> **Task**
Copy the lines below exactly. No picture goes into the copy.

#### The data

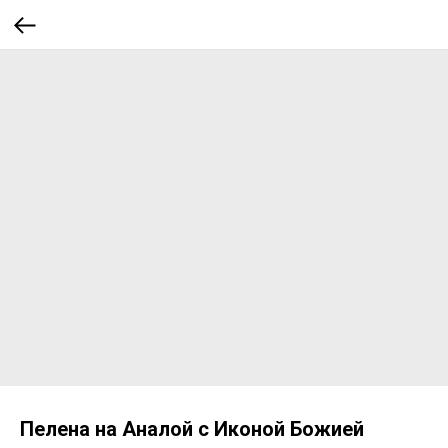
Пелена на Аналой с Иконой Божией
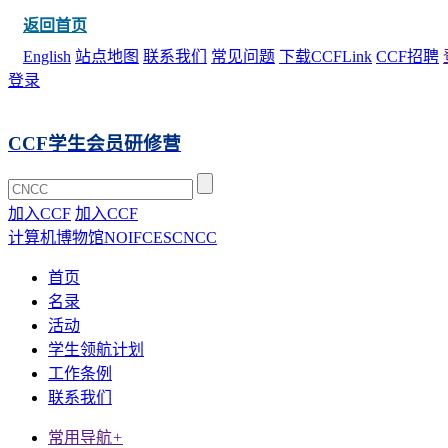
返回首页
English
站点地图
联系我们
常见问题
下载CCFLink
CCF招聘
登录
CCF学生会员研修营
加入CCF
加入CCF
计算机博物馆
NOI
FCES
CNCC
首页
名录
活动
学生领航计划
工作条例
联系我们
常用导航
+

########

> **Answer to this exercise**
Пелена на Аналой с Иконой Божией
返回首页
English
站点地图
联系我们
常见问题
下载CCFLink
CCF招聘
登录
CCF学生会员研修营
加入CCF
加入CCF
计算机博物馆
NOI
FCES
CNCC
首页
名录
活动
学生领航计划
工作条例
联系我们
常用导航
+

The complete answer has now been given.